[[ Input open ]]
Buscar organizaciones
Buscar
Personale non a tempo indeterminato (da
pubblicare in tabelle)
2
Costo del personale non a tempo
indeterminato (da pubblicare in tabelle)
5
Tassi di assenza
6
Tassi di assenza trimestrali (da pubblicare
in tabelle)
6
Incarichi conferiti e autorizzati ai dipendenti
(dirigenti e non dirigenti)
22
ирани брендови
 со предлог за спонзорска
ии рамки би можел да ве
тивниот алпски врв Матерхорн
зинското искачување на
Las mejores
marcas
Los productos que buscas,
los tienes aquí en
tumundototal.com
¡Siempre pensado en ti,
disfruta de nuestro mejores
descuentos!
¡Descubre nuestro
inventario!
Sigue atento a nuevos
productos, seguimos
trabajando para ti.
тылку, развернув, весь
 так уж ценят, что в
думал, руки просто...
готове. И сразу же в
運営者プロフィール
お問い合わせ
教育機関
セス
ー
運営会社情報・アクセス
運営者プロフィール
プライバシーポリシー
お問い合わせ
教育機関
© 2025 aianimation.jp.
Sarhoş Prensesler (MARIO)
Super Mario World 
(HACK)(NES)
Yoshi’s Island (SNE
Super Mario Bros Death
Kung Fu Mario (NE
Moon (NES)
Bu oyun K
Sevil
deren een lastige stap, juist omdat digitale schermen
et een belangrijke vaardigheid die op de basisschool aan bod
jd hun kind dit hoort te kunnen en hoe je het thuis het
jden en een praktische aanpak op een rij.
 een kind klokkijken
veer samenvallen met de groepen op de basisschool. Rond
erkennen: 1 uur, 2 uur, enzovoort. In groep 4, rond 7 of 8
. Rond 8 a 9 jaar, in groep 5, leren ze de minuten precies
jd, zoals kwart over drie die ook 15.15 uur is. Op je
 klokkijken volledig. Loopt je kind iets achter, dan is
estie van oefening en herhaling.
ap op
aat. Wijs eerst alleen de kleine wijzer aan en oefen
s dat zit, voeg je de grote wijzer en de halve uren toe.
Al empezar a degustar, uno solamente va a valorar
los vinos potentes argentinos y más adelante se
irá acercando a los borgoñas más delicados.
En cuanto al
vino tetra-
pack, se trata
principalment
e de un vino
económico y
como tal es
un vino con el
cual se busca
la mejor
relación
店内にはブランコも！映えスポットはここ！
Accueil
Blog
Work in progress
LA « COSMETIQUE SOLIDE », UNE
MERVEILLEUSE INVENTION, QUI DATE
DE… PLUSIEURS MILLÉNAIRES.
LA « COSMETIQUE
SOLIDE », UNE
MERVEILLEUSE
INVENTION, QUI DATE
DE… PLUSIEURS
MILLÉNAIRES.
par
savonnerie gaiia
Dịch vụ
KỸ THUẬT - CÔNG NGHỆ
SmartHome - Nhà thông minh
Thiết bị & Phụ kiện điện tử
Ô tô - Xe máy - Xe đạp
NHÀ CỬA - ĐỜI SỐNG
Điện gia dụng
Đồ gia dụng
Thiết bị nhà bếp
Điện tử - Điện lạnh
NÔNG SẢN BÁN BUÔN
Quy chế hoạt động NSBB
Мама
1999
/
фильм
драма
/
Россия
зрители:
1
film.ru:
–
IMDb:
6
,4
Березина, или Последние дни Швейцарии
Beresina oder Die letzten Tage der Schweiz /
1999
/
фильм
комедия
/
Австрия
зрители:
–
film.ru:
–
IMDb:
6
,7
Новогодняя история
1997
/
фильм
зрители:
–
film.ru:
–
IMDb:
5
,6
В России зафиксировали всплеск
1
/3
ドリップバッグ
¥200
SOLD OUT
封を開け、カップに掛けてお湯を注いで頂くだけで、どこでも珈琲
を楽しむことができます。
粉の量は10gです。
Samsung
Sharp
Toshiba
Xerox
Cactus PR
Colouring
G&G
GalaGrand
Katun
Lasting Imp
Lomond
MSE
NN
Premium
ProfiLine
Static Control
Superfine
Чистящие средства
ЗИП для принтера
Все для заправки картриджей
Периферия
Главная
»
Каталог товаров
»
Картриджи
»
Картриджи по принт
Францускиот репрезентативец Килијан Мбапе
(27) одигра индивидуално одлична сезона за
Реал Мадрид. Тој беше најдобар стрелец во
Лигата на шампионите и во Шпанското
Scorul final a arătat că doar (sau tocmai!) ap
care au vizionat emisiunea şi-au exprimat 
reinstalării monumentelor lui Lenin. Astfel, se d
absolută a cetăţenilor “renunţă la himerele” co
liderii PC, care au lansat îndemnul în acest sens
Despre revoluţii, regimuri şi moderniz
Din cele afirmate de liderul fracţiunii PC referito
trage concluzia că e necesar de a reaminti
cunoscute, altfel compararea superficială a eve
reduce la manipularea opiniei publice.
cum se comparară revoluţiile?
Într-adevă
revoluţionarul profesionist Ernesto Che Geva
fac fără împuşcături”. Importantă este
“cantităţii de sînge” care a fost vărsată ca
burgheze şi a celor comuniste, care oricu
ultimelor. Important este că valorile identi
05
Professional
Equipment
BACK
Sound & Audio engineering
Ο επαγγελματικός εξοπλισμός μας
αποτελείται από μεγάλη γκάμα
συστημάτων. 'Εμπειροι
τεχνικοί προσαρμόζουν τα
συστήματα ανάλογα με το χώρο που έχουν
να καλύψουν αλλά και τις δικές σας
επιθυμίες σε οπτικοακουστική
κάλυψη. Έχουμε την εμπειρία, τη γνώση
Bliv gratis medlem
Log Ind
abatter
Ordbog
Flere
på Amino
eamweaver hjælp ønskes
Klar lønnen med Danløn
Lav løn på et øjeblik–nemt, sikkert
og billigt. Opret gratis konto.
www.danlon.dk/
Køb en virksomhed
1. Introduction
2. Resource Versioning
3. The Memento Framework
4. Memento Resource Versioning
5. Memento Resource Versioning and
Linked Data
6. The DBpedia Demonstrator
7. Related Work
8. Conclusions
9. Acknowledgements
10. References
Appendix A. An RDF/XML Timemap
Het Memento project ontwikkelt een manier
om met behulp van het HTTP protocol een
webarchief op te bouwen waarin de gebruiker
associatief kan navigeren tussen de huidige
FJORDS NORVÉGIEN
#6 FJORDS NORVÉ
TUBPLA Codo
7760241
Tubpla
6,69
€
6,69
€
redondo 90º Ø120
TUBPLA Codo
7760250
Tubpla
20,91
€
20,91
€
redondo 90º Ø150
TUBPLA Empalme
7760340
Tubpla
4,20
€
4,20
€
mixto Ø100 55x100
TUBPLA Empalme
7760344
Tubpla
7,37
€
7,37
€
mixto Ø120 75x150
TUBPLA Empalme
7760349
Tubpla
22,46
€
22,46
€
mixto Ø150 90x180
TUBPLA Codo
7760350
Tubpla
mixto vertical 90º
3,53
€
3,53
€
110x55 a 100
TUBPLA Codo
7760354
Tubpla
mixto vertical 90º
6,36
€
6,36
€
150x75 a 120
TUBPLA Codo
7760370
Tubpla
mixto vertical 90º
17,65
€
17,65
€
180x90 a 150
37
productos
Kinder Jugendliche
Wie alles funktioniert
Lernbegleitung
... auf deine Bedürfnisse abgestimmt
[[ Input closed ]]
Please copy the material exactly, line for line.

Buscar organizaciones
Buscar
Personale non a tempo indeterminato (da
pubblicare in tabelle)
2
Costo del personale non a tempo
indeterminato (da pubblicare in tabelle)
5
Tassi di assenza
6
Tassi di assenza trimestrali (da pubblicare
in tabelle)
6
Incarichi conferiti e autorizzati ai dipendenti
(dirigenti e non dirigenti)
22
ирани брендови
 со предлог за спонзорска
ии рамки би можел да ве
тивниот алпски врв Матерхорн
зинското искачување на
Las mejores
marcas
Los productos que buscas,
los tienes aquí en
tumundototal.com
¡Siempre pensado en ti,
disfruta de nuestro mejores
descuentos!
¡Descubre nuestro
inventario!
Sigue atento a nuevos
productos, seguimos
trabajando para ti.
тылку, развернув, весь
 так уж ценят, что в
думал, руки просто...
готове. И сразу же в
運営者プロフィール
お問い合わせ
教育機関
セス
ー
運営会社情報・アクセス
運営者プロフィール
プライバシーポリシー
お問い合わせ
教育機関
© 2025 aianimation.jp.
Sarhoş Prensesler (MARIO)
Super Mario World 
(HACK)(NES)
Yoshi’s Island (SNE
Super Mario Bros Death
Kung Fu Mario (NE
Moon (NES)
Bu oyun K
Sevil
deren een lastige stap, juist omdat digitale schermen
et een belangrijke vaardigheid die op de basisschool aan bod
jd hun kind dit hoort te kunnen en hoe je het thuis het
jden en een praktische aanpak op een rij.
 een kind klokkijken
veer samenvallen met de groepen op de basisschool. Rond
erkennen: 1 uur, 2 uur, enzovoort. In groep 4, rond 7 of 8
. Rond 8 a 9 jaar, in groep 5, leren ze de minuten precies
jd, zoals kwart over drie die ook 15.15 uur is. Op je
 klokkijken volledig. Loopt je kind iets achter, dan is
estie van oefening en herhaling.
ap op
aat. Wijs eerst alleen de kleine wijzer aan en oefen
s dat zit, voeg je de grote wijzer en de halve uren toe.
Al empezar a degustar, uno solamente va a valorar
los vinos potentes argentinos y más adelante se
irá acercando a los borgoñas más delicados.
En cuanto al
vino tetra-
pack, se trata
principalment
e de un vino
económico y
como tal es
un vino con el
cual se busca
la mejor
relación
店内にはブランコも！映えスポットはここ！
Accueil
Blog
Work in progress
LA « COSMETIQUE SOLIDE », UNE
MERVEILLEUSE INVENTION, QUI DATE
DE… PLUSIEURS MILLÉNAIRES.
LA « COSMETIQUE
SOLIDE », UNE
MERVEILLEUSE
INVENTION, QUI DATE
DE… PLUSIEURS
MILLÉNAIRES.
par
savonnerie gaiia
Dịch vụ
KỸ THUẬT - CÔNG NGHỆ
SmartHome - Nhà thông minh
Thiết bị & Phụ kiện điện tử
Ô tô - Xe máy - Xe đạp
NHÀ CỬA - ĐỜI SỐNG
Điện gia dụng
Đồ gia dụng
Thiết bị nhà bếp
Điện tử - Điện lạnh
NÔNG SẢN BÁN BUÔN
Quy chế hoạt động NSBB
Мама
1999
/
фильм
драма
/
Россия
зрители:
1
film.ru:
–
IMDb:
6
,4
Березина, или Последние дни Швейцарии
Beresina oder Die letzten Tage der Schweiz /
1999
/
фильм
комедия
/
Австрия
зрители:
–
film.ru:
–
IMDb:
6
,7
Новогодняя история
1997
/
фильм
зрители:
–
film.ru:
–
IMDb:
5
,6
В России зафиксировали всплеск
1
/3
ドリップバッグ
¥200
SOLD OUT
封を開け、カップに掛けてお湯を注いで頂くだけで、どこでも珈琲
を楽しむことができます。
粉の量は10gです。
Samsung
Sharp
Toshiba
Xerox
Cactus PR
Colouring
G&G
GalaGrand
Katun
Lasting Imp
Lomond
MSE
NN
Premium
ProfiLine
Static Control
Superfine
Чистящие средства
ЗИП для принтера
Все для заправки картриджей
Периферия
Главная
»
Каталог товаров
»
Картриджи
»
Картриджи по принт
Францускиот репрезентативец Килијан Мбапе
(27) одигра индивидуално одлична сезона за
Реал Мадрид. Тој беше најдобар стрелец во
Лигата на шампионите и во Шпанското
Scorul final a arătat că doar (sau tocmai!) ap
care au vizionat emisiunea şi-au exprimat 
reinstalării monumentelor lui Lenin. Astfel, se d
absolută a cetăţenilor “renunţă la himerele” co
liderii PC, care au lansat îndemnul în acest sens
Despre revoluţii, regimuri şi moderniz
Din cele afirmate de liderul fracţiunii PC referito
trage concluzia că e necesar de a reaminti
cunoscute, altfel compararea superficială a eve
reduce la manipularea opiniei publice.
cum se comparară revoluţiile?
Într-adevă
revoluţionarul profesionist Ernesto Che Geva
fac fără împuşcături”. Importantă este
“cantităţii de sînge” care a fost vărsată ca
burgheze şi a celor comuniste, care oricu
ultimelor. Important este că valorile identi
05
Professional
Equipment
BACK
Sound & Audio engineering
Ο επαγγελματικός εξοπλισμός μας
αποτελείται από μεγάλη γκάμα
συστημάτων. 'Εμπειροι
τεχνικοί προσαρμόζουν τα
συστήματα ανάλογα με το χώρο που έχουν
να καλύψουν αλλά και τις δικές σας
επιθυμίες σε οπτικοακουστική
κάλυψη. Έχουμε την εμπειρία, τη γνώση
Bliv gratis medlem
Log Ind
abatter
Ordbog
Flere
på Amino
eamweaver hjælp ønskes
Klar lønnen med Danløn
Lav løn på et øjeblik–nemt, sikkert
og billigt. Opret gratis konto.
www.danlon.dk/
Køb en virksomhed
1. Introduction
2. Resource Versioning
3. The Memento Framework
4. Memento Resource Versioning
5. Memento Resource Versioning and
Linked Data
6. The DBpedia Demonstrator
7. Related Work
8. Conclusions
9. Acknowledgements
10. References
Appendix A. An RDF/XML Timemap
Het Memento project ontwikkelt een manier
om met behulp van het HTTP protocol een
webarchief op te bouwen waarin de gebruiker
associatief kan navigeren tussen de huidige
FJORDS NORVÉGIEN
#6 FJORDS NORVÉ
TUBPLA Codo
7760241
Tubpla
6,69
€
6,69
€
redondo 90º Ø120
TUBPLA Codo
7760250
Tubpla
20,91
€
20,91
€
redondo 90º Ø150
TUBPLA Empalme
7760340
Tubpla
4,20
€
4,20
€
mixto Ø100 55x100
TUBPLA Empalme
7760344
Tubpla
7,37
€
7,37
€
mixto Ø120 75x150
TUBPLA Empalme
7760349
Tubpla
22,46
€
22,46
€
mixto Ø150 90x180
TUBPLA Codo
7760350
Tubpla
mixto vertical 90º
3,53
€
3,53
€
110x55 a 100
TUBPLA Codo
7760354
Tubpla
mixto vertical 90º
6,36
€
6,36
€
150x75 a 120
TUBPLA Codo
7760370
Tubpla
mixto vertical 90º
17,65
€
17,65
€
180x90 a 150
37
productos
Kinder Jugendliche
Wie alles funktioniert
Lernbegleitung
... auf deine Bedürfnisse abgestimmt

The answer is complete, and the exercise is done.